Data Structures and Algorithms (DSA)  

Equalize All Prefix Sums

Understanding the Median-Based Optimization

Introduction

When solving array transformation problems, a common challenge is minimizing the number of operations required to make elements equal. This problem asks us to determine, for every prefix of a sorted array, the minimum number of increment or decrement operations needed to make all elements in that prefix equal.

At first glance, the problem may seem like a brute-force optimization task. However, a key mathematical observation allows us to solve it efficiently in linear time.

Consider the array:

[1, 6, 9, 12]

For every index i, we examine the prefix from 0 to i.

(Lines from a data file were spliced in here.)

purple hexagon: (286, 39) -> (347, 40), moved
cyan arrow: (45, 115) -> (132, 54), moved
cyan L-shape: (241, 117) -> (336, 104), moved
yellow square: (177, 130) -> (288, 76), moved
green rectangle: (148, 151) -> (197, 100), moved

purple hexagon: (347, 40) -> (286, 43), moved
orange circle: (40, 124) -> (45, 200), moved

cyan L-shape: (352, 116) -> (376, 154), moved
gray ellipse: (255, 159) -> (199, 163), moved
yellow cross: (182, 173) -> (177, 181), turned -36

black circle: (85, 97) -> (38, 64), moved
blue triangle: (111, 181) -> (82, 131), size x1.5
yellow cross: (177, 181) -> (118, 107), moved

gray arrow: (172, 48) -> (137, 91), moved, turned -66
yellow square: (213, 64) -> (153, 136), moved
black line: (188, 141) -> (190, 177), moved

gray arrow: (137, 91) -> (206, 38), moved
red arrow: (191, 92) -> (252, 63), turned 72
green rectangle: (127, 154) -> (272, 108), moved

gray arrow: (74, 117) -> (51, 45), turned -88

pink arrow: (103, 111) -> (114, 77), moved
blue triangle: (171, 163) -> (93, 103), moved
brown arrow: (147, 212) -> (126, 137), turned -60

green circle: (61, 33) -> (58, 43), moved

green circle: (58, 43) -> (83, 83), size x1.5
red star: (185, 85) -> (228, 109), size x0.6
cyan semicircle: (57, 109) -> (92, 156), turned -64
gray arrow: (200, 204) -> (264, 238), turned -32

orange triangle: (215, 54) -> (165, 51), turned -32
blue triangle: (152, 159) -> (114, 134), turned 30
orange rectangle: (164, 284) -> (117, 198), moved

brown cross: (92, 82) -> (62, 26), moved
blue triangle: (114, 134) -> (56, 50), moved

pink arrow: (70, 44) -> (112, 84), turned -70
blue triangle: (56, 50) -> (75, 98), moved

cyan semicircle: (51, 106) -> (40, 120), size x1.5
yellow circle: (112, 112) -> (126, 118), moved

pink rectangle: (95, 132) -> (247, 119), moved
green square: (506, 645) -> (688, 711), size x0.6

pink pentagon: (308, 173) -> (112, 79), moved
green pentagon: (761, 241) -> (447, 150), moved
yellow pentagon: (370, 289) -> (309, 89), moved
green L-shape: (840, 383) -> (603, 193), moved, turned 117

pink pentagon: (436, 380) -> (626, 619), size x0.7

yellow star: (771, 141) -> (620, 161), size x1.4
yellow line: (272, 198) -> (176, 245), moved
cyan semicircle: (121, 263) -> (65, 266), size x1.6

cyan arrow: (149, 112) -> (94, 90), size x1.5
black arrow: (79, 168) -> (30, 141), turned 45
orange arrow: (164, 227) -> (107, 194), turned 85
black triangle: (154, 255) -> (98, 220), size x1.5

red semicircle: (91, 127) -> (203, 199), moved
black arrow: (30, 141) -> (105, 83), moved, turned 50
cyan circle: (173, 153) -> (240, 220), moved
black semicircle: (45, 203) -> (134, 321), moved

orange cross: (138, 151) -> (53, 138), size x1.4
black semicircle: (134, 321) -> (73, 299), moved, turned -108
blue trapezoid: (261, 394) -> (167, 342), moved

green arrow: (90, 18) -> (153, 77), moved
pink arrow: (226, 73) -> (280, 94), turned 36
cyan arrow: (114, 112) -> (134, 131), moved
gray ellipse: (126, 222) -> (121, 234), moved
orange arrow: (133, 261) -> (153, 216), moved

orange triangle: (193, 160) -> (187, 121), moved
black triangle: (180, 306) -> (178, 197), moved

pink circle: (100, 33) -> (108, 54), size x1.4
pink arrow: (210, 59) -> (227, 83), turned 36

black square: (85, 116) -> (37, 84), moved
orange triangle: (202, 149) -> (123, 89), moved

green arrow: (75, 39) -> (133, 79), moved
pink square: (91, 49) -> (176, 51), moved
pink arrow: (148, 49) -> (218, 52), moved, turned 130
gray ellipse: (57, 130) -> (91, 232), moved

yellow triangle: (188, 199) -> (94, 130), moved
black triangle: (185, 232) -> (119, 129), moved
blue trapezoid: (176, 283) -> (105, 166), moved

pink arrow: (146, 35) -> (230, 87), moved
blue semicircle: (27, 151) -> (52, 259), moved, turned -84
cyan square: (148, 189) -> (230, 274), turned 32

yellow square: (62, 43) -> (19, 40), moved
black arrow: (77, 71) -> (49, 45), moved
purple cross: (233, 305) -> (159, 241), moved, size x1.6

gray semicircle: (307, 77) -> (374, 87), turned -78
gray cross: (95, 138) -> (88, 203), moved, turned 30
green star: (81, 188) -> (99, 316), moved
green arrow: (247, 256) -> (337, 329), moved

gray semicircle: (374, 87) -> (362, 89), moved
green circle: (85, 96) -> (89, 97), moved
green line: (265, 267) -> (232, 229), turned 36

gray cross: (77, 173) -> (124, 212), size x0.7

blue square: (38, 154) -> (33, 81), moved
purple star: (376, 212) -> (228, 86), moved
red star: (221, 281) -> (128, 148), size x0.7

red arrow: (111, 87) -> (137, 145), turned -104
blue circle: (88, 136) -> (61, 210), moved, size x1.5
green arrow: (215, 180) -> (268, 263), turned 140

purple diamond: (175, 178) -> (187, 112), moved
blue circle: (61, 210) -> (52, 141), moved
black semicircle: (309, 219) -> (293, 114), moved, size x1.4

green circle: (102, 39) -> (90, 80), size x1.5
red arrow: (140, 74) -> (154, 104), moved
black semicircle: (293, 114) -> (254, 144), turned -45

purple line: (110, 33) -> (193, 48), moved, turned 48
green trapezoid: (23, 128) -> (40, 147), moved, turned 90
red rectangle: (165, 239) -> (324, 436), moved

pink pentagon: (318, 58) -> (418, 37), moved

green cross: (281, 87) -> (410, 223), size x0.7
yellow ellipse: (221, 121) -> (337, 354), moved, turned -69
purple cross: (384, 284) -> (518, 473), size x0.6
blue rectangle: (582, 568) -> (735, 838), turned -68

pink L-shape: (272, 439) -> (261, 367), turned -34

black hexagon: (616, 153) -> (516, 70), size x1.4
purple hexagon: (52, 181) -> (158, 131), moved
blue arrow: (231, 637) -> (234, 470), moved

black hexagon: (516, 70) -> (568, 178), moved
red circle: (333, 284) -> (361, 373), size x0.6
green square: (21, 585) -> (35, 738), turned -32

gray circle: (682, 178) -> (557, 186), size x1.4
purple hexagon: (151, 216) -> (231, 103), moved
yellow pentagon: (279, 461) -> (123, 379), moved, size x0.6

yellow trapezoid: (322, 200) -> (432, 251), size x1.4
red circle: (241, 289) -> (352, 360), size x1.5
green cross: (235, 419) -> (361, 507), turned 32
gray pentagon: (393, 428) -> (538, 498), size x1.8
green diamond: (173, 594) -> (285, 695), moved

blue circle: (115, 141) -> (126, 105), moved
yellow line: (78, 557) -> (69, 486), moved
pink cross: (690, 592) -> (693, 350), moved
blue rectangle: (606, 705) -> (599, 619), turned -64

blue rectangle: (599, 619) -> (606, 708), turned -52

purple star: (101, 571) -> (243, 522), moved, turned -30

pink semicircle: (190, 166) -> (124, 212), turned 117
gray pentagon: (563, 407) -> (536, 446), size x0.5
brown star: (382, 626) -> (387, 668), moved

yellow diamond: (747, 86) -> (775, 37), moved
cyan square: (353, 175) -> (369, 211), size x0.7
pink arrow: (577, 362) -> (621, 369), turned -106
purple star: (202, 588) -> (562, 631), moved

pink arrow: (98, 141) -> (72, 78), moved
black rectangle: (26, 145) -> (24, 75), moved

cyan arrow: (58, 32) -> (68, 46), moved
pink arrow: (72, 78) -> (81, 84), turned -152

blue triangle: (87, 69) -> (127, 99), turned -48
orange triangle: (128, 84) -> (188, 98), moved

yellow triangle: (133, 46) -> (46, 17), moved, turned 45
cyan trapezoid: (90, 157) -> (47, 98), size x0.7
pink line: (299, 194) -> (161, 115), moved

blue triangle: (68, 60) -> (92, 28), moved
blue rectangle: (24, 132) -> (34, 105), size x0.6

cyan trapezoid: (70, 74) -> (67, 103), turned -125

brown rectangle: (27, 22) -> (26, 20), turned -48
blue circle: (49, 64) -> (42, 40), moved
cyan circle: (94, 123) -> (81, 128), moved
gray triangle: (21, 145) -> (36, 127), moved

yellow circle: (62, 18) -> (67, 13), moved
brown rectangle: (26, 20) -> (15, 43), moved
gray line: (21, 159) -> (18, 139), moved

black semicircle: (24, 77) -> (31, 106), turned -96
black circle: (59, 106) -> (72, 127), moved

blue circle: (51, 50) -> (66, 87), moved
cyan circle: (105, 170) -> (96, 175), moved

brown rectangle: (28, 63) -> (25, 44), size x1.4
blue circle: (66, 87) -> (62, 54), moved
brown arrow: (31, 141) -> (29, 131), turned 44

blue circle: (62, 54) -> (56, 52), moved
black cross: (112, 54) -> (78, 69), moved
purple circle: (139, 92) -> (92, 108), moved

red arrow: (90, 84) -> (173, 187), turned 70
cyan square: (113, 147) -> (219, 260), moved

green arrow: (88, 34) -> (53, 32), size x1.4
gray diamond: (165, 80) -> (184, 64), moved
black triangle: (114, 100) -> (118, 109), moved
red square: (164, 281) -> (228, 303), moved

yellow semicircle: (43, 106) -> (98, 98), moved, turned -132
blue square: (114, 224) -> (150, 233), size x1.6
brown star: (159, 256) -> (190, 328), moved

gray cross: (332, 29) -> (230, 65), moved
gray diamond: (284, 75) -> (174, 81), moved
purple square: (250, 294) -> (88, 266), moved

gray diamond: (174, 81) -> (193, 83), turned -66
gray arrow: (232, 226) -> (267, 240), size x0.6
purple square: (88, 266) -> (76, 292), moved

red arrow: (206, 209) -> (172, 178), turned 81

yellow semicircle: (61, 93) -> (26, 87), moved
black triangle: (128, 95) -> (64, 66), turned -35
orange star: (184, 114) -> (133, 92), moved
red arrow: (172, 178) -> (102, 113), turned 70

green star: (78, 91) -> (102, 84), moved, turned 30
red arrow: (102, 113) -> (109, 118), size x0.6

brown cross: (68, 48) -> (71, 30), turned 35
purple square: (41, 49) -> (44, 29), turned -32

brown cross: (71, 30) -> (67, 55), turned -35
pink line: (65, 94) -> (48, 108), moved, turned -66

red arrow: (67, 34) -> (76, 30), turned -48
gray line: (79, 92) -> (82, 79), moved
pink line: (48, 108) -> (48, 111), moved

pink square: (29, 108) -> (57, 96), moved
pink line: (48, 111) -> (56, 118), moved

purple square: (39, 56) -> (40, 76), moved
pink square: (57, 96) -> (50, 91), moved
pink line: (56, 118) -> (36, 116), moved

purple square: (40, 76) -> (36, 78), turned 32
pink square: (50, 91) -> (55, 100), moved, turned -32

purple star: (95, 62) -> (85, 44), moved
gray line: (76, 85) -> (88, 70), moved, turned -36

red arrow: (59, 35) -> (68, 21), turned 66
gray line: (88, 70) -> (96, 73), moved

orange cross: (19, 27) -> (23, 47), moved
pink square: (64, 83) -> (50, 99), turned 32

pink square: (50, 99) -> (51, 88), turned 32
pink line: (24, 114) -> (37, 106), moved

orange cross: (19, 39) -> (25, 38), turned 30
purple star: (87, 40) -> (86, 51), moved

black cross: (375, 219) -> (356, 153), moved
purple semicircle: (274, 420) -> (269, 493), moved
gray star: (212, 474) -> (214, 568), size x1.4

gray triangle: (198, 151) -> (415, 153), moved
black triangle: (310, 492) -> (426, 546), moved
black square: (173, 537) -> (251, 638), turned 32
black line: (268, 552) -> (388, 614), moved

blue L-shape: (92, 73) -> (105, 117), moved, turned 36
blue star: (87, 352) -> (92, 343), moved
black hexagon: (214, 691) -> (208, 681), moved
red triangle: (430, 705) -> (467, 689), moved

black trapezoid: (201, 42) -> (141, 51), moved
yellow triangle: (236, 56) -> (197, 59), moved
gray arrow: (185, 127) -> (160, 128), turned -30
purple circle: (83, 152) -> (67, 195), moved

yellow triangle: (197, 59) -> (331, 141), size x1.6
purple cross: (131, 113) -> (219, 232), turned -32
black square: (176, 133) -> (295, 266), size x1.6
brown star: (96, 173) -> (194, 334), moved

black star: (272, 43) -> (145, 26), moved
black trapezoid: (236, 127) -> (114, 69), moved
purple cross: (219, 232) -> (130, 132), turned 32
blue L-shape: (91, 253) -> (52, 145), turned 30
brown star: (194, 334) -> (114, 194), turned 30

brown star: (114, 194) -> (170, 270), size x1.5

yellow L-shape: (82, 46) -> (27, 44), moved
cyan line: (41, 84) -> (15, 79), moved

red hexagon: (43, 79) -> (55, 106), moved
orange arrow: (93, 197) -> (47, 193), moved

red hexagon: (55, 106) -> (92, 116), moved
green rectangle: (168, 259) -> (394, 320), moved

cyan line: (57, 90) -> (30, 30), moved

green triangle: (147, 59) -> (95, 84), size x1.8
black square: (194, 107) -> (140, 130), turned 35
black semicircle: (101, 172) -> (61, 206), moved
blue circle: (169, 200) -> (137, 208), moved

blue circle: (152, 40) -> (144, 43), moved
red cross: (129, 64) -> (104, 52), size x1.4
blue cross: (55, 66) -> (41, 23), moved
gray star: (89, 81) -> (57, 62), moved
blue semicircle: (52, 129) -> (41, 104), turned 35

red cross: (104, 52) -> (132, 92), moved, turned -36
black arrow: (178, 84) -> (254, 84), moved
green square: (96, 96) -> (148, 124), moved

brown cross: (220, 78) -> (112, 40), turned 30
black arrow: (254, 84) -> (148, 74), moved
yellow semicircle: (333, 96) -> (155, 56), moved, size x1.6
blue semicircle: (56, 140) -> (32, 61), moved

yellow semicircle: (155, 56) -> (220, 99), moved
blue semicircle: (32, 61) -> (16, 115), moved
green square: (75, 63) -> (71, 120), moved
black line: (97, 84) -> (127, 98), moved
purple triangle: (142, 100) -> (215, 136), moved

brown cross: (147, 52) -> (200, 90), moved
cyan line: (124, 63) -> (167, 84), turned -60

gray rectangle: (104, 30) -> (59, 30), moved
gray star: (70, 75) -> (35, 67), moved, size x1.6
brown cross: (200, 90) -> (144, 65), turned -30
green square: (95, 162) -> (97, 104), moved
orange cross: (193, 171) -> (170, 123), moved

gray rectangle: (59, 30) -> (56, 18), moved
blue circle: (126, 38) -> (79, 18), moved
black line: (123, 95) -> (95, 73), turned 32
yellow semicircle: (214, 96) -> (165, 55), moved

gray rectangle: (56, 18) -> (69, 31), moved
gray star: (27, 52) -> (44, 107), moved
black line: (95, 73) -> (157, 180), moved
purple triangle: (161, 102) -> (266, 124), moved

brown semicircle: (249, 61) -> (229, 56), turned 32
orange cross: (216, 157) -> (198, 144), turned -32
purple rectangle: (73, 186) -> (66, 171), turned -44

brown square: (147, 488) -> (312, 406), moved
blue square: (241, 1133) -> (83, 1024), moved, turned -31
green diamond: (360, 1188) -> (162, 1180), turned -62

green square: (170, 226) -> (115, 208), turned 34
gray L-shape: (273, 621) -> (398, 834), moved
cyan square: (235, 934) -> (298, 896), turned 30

For i = 2, the prefix becomes:

[1, 6, 9]

We need to make all elements equal while minimizing the total number of operations.

An operation consists of either increasing or decreasing an element by 1.

If we choose a target value of 6:

|1 - 6| + |6 - 6| + |9 - 6|
= 5 + 0 + 3
= 8

The total cost is 8.

The question is: how do we know that 6 is the best value to choose?

The answer comes from an important mathematical property.

For a set of numbers, the value that minimizes the sum of absolute differences is the median.

For example:

[1, 6, 9]

Median = 6

Cost at 6:

5 + 0 + 3 = 8

Cost at 5:

4 + 1 + 4 = 9

Cost at 7:

6 + 1 + 2 = 9

The median produces the minimum possible cost.

Since the given array is already sorted, finding the median of any prefix becomes extremely easy.

For a prefix ending at index i:

mid = i / 2

The median is simply:

arr[mid]

A beginner might now think that we can compute the answer by iterating through every element in every prefix and calculating distances from the median.

While correct, that approach would require:

O(1 + 2 + 3 + ... + n)
= O(n²)

With n = 100000, this would be far too slow.

We need a faster way.

Breaking Down the Cost

Let's examine how the cost is formed.

Assume:

Prefix = [1, 6, 9, 12]
Median = 6

The total cost is:

(6 - 1) + (6 - 6) + (9 - 6) + (12 - 6)

Since the array is sorted, all elements before the median are less than or equal to the median.

Similarly, all elements after the median are greater than or equal to the median.

This allows us to split the cost into two parts.

Left Side Contribution

Median * CountLeft - SumLeft

Right Side Contribution

SumRight - Median * CountRight

Combining them gives:

Cost =
(Median * CountLeft - SumLeft)
+
(SumRight - Median * CountRight)

Using Prefix Sums

Now the challenge becomes obtaining SumLeft and SumRight efficiently.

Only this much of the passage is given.